Sure, but the answer is incomplete unless it is shown that c²>32 implies two inflection points and that this in turn implies four distinct intersections.

 

[mfb]

You can add a small sentence to make it explicit that f'''(x) is non-zero at the two points, sure.

 

[epenguin]

Sure, but the answer is incomplete unless it is shown that c²>32 implies two inflection points and that this in turn implies four distinct intersections.

But, for the first part, that is a positive discriminant (of f''(x) ) which does imply two such points.

For the second part, informally, here the coefficient of x⁴ is positive. The quartic has to have a minimum somewhere. At that point f' = 0, f'' is positive.

Now take only the case where there is only one minimum, I think the other one is easier.

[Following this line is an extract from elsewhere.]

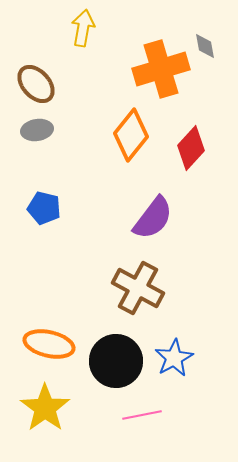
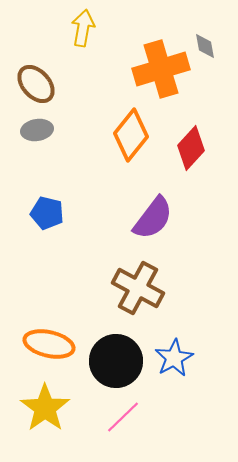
blue pentagon: moved 3 px right, 5 px down
pink line: moved 19 px left, 2 px down; rotated 33 degrees counterclockwise
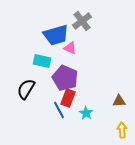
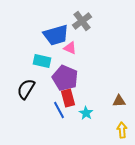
red rectangle: rotated 36 degrees counterclockwise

We can draw a line tangent to the inflection point nearest the minimum, and this tangent must intercept the quartic curve at another point. At this point f'' is changing from positive to negative as we get further from the minimum. We can just move the tangent down a little bit so that it will intersect the quartic in three points. After which (I guess I'm not required to be complete in homework help ) it is easy to see that it must intersect in four points.

 

[issacnewton]

Hello mfb, I was busy for 2-3 days. Now I have time, I was thinking about your post #7. Using the link given by you, I was able to understand how you removed the cubic term. But now you say that "There is a line with 4 intersections if and only if there is one for d=e=0, simply be adjusting the line." Why do you need to make d and e equal to zero. We still have a quartic equation, the roots of which will depend upon all the coefficients. Can you explain ? I never worked with quartic equations in algebra before.

 

[mfb]

I simplified the equation enough to directly see if a line with 4 intersections exists. That is much easier to see with the linear and constant term gone. As discussed, the existence of these terms doesn't matter. If there is a line with 4 intersections without these terms, then there is also one with these terms present.

 

[issacnewton]

I am not sure I am following the argument here. Can we also delete the quadratic term here ?

 

[mfb]

No.
You can ignore the linear and constant term because the straight line will have those terms. Instead of having a curve "+5x", you can subtract 5x from the straight line expression to get the same intersection points. You cannot do that with the quadratic term as the straight line cannot get a quadratic term.

A side-product of this consideration: For every quartic polynomial function, there is always a parabola intersecting it at 4 points.